RECORDS:
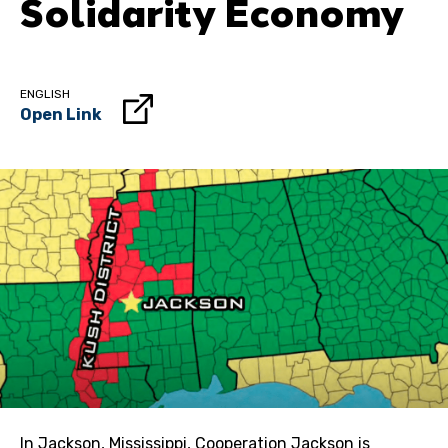
Solidarity Economy
ENGLISH
Open Link
In Jackson, Mississippi, Cooperation Jackson is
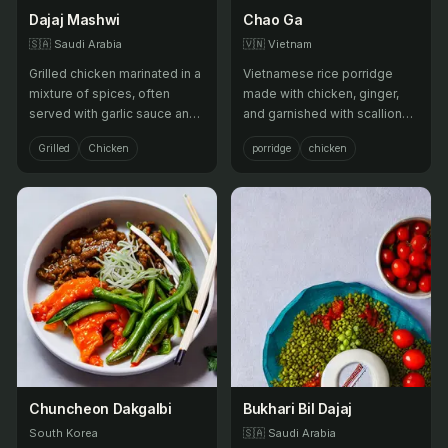
Dajaj Mashwi
Chao Ga
🇸🇦
Saudi Arabia
🇻🇳
Vietnam
Grilled chicken marinated in a
Vietnamese rice porridge
mixture of spices, often
made with chicken, ginger,
served with garlic sauce and
and garnished with scallions,
flatbread.
cilantro, and fried shallots.
Grilled
Chicken
porridge
chicken
Chuncheon Dakgalbi
Bukhari Bil Dajaj
South Korea
🇸🇦
Saudi Arabia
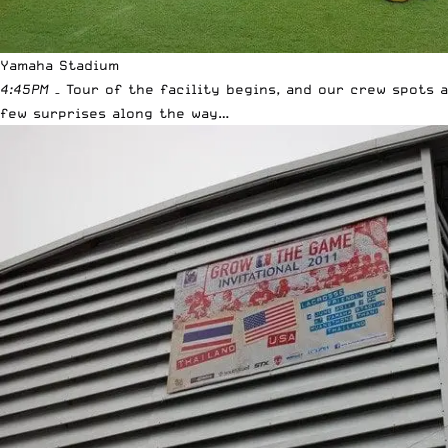
Yamaha Stadium
4:45PM
– Tour of the facility begins, and our crew spots a
few surprises along the way…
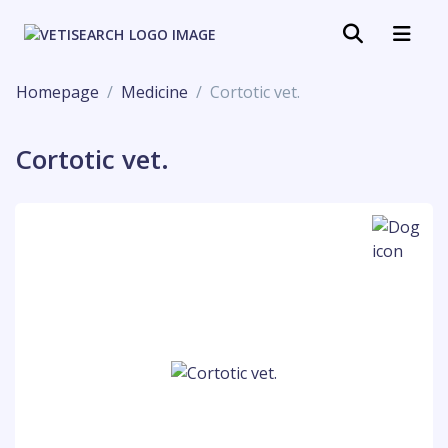
Homepage
Medicine
Cortotic vet.
Cortotic vet.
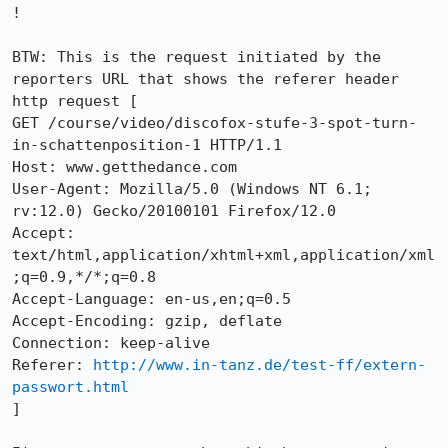
!

BTW: This is the request initiated by the 
reporters URL that shows the referer header

http request [

GET /course/video/discofox-stufe-3-spot-turn-
in-schattenposition-1 HTTP/1.1

Host: www.getthedance.com

User-Agent: Mozilla/5.0 (Windows NT 6.1; 
rv:12.0) Gecko/20100101 Firefox/12.0

Accept: 
text/html,application/xhtml+xml,application/xml
;q=0.9,*/*;q=0.8

Accept-Language: en-us,en;q=0.5

Accept-Encoding: gzip, deflate

Connection: keep-alive

Referer: 
http://www.in-tanz.de/test-ff/extern-
passwort.html
]
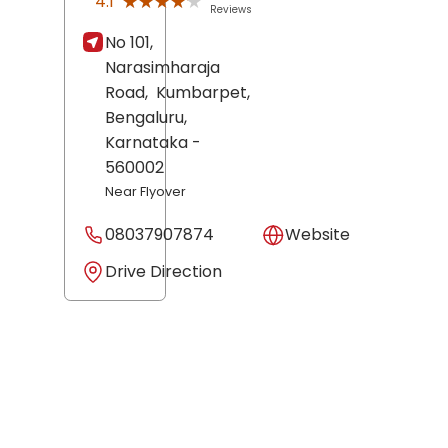
★★★★★
★★★★★
4.1
Reviews
No 101,
Narasimharaja
Road,
Kumbarpet,
Bengaluru
,
Karnataka
-
560002
Near Flyover
08037907874
Website
Drive Direction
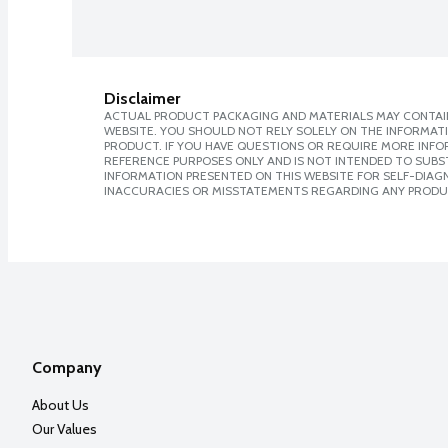
Disclaimer
ACTUAL PRODUCT PACKAGING AND MATERIALS MAY CONTAIN
WEBSITE. YOU SHOULD NOT RELY SOLELY ON THE INFORMAT
PRODUCT. IF YOU HAVE QUESTIONS OR REQUIRE MORE INF
REFERENCE PURPOSES ONLY AND IS NOT INTENDED TO SUBST
INFORMATION PRESENTED ON THIS WEBSITE FOR SELF-DIAGNO
INACCURACIES OR MISSTATEMENTS REGARDING ANY PRODU
Company
About Us
Our Values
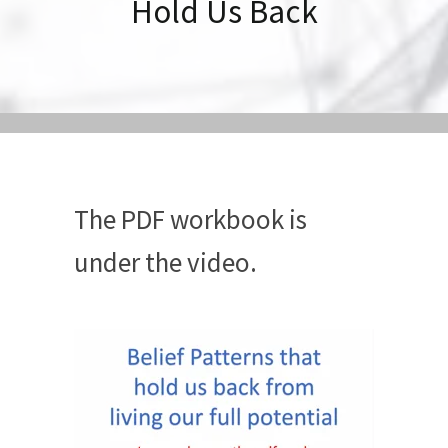
Hold Us Back
The PDF workbook is
under the video.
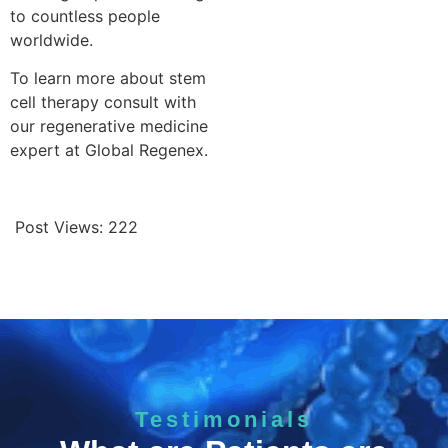
to countless people
worldwide.
To learn more about stem
cell therapy consult with
our regenerative medicine
expert at Global Regenex.
Post Views:
222
Testimonials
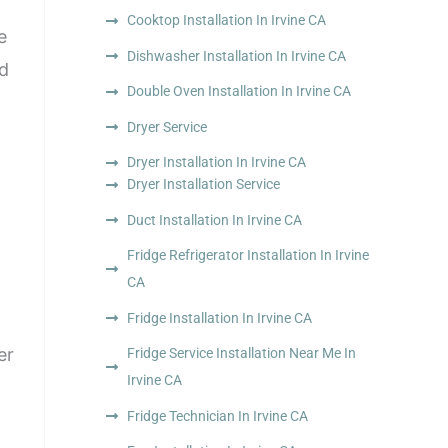
Cooktop Installation In Irvine CA
e
Dishwasher Installation In Irvine CA
nd
Double Oven Installation In Irvine CA
Dryer Service
Dryer Installation In Irvine CA
Dryer Installation Service
Duct Installation In Irvine CA
Fridge Refrigerator Installation In Irvine
CA
Fridge Installation In Irvine CA
er
Fridge Service Installation Near Me In
Irvine CA
Fridge Technician In Irvine CA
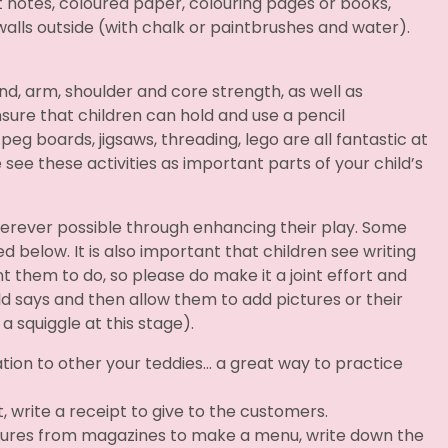
 it notes, coloured paper, colouring pages or books,
walls outside (with chalk or paintbrushes and water).
and, arm, shoulder and core strength, as well as
sure that children can hold and use a pencil
 peg boards, jigsaws, threading, lego are all fantastic at
 see these activities as important parts of your child’s
erever possible through enhancing their play. Some
ed below. It is also important that children see writing
 them to do, so please do make it a joint effort and
ld says and then allow them to add pictures or their
 a squiggle at this stage).
ation to other your teddies… a great way to practice
, write a receipt to give to the customers.
ctures from magazines to make a menu, write down the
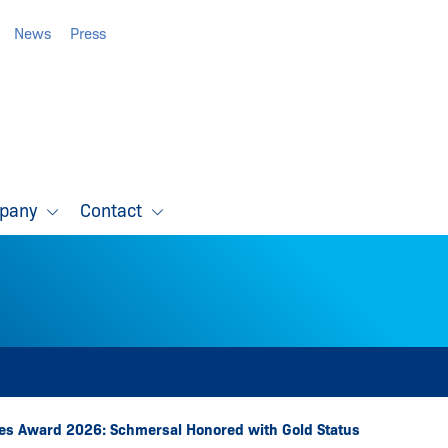
News
Press
pany
Contact
s Award 2026: Schmersal Honored with Gold Status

WHAT THE TASK ASKS: Word for word, repeat only the lines from the line containing "ctures from magazines" through the end of the data, without any pictures.

OUTPUT:
ctures from magazines to make a menu, write down the
News
Press
pany
Contact
s Award 2026: Schmersal Honored with Gold Status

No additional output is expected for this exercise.